Dec 15 NVIDIA Nemotron 3: hybrid Mamba-Transformer completely open source models from 30B to 500B Show details

news.smol.ai•2 months ago•View Original →

TL;DR: NVIDIA Nemotron 3 — fully open hybrid Mamba–Transformer MoE models (30B→500B)

Major Highlights:

Truly open release (weights, data, recipes, RL stack): NVIDIA’s Nemotron 3 Nano (30B) lands as one of the most complete open model drops to date: model weights, pre- and post-training code, recipes, and all redistributable datasets are released, plus a full agent RL suite (NeMo Gym/NeMo-RL). Licensed under the NVIDIA Open Model License with commercial use allowed.
Hybrid Mamba–Transformer + MoE with 1M context: The Nano model interleaves Mamba-2 state-space layers, sparse MoE, and selective self-attention to deliver 1,000,000-token context windows at high throughput. This sets a new open baseline for long-context, efficient inference.
Competitive small-model performance: Nemotron 3 Nano posts best-in-class small-model results on SWE-Bench and a 52 on Artificial Analysis Intelligence Index (+6 vs Qwen3-30B A3B), while sustaining ~380 tokens/sec on DeepInfra—strong quality/speed trade-offs for a 30B-class model.
Bigger models coming with LatentMoE + NVFP4: Super (~100–120B) and Ultra (~400–500B) models are “coming soon,” featuring NVFP4 pretraining and LatentMoE routing in a lower-dimensional latent subspace to cut all‑to‑all communication and expert compute.

Key Technical Details:

Model lineup: Nano 30B total parameters (~3.6B active per token via MoE).

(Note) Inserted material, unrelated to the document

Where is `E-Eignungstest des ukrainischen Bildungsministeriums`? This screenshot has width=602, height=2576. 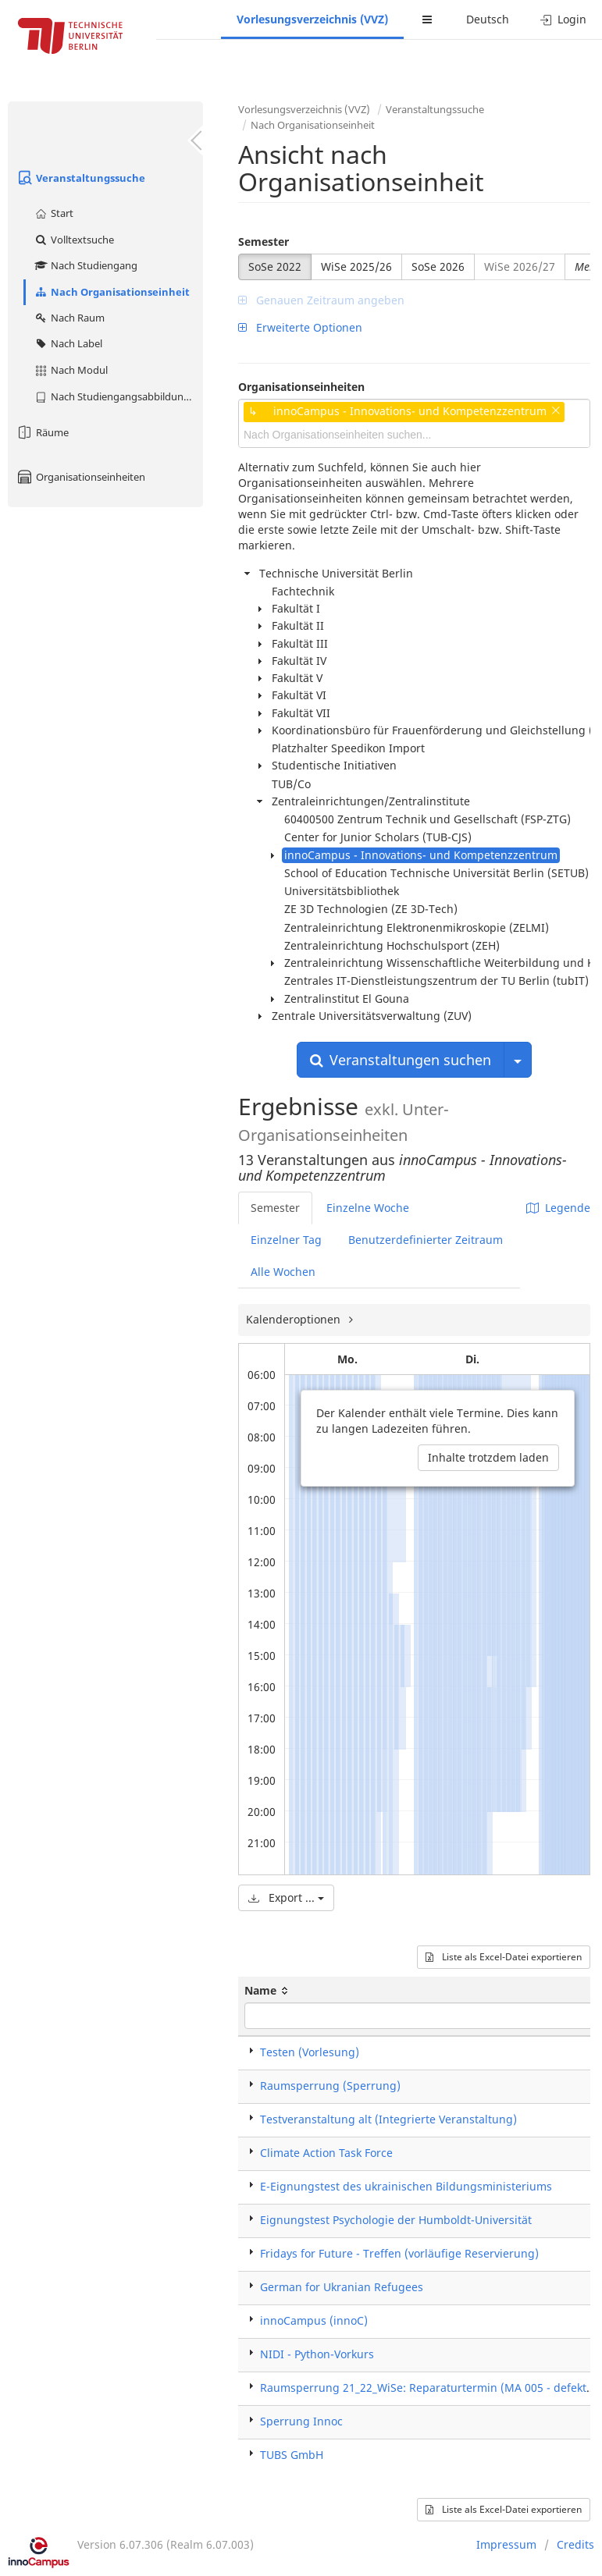 E-Eignungstest des ukrainischen Bildungsministeriums is located at coordinates (406, 2186).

Super and Ultra planned at ~100–120B and ~400–500B.
Architecture: Hybrid stack with interleaved Mamba-2 (SSM) and MoE layers plus selective self-attention; 1M-token context support.
Training/inference:
- Nano released today; Super/Ultra to follow.
- Larger models use NVFP4; Nano uses the hybrid MoE/Mamba stack now (LatentMoE documented for larger SKUs).
Performance:
- ~380 tok/s (DeepInfra), strong SWE-Bench; AAII: 52 (+6 vs Qwen3-30B A3B).
Open assets: Weights; pre/post-training recipes; redistributable datasets (e.g., Nemotron‑Math, Nemotron‑Math‑Proofs, agentic data); NeMo Gym for multi-environment RL.
Ecosystem (day‑0): vLLM, SGLang, llama.cpp, GGUF (Unsloth), Baseten, Together, Hugging Face collections.

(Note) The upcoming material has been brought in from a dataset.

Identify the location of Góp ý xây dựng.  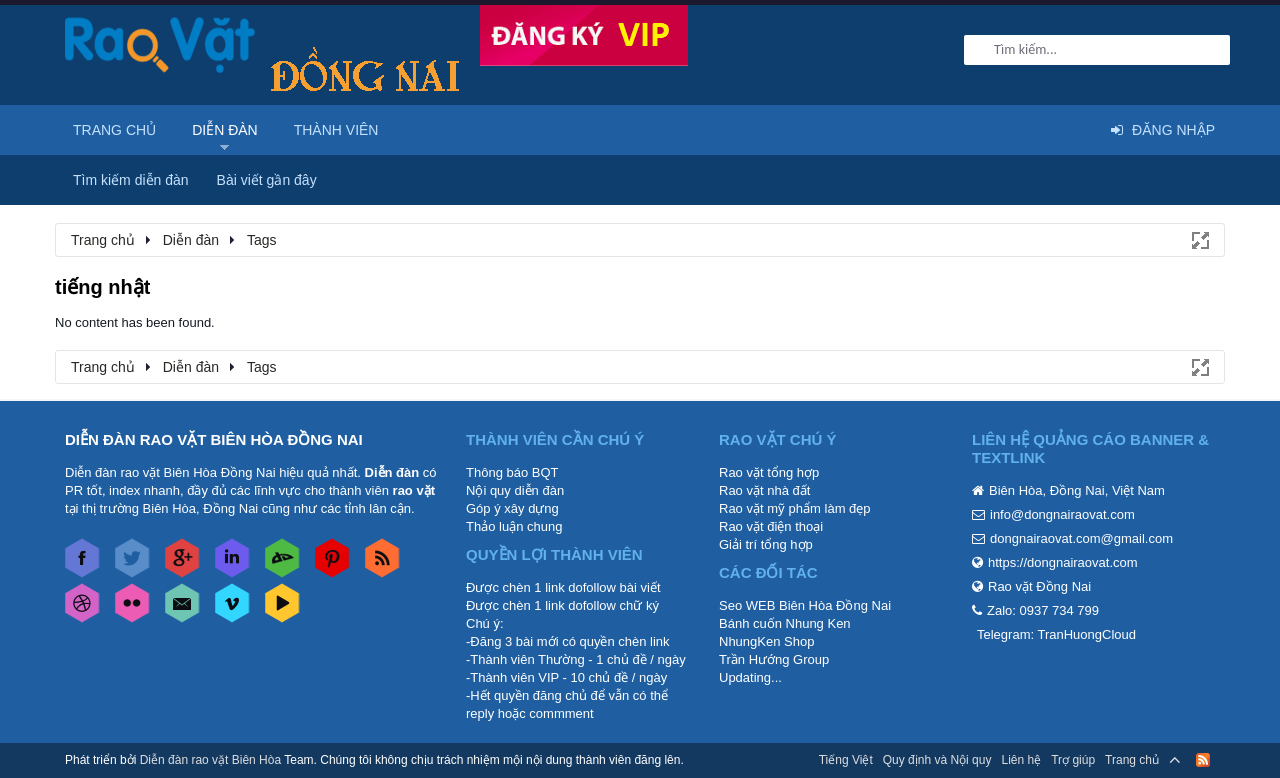 (512, 508).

Community Response/Impact:

Researchers praise the release for reproducibility and transparency (open data + recipes) and for elevating agent-focused R&D via NeMo Gym.
Practitioners highlight immediate deployability due to wide inference stack support and strong throughput.
Comparisons note that while Nemotron often lags SOTA on headline leaderboards, Nano’s openness and long-context efficiency make it a new reference checkpoint for training and agent workflows.
Broader context: NVIDIA deepens its end-to-end AI stack (alongside moves like the SLURM acquisition), prompting debate on ecosystem dependency and portability.

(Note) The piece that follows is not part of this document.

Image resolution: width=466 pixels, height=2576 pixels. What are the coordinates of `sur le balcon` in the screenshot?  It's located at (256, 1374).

First Principles Analysis:

Why this works: Mamba (state-space models) provides linear-time, memory-efficient long-context handling; sparse MoE activates a small subset of parameters per token for high capacity at low compute. Selective self-attention fills gaps where global dependency modeling is needed.
LatentMoE (for larger SKUs) reduces costly all-to-all routing by operating in a lower-dimensional latent space, addressing a key bottleneck in distributed MoE training.
Opening the full pipeline (data → pre/post-training → RL environments) enables true replication, faster method validation, and fairer comparisons—crucial for scientific progress and enterprise adoption.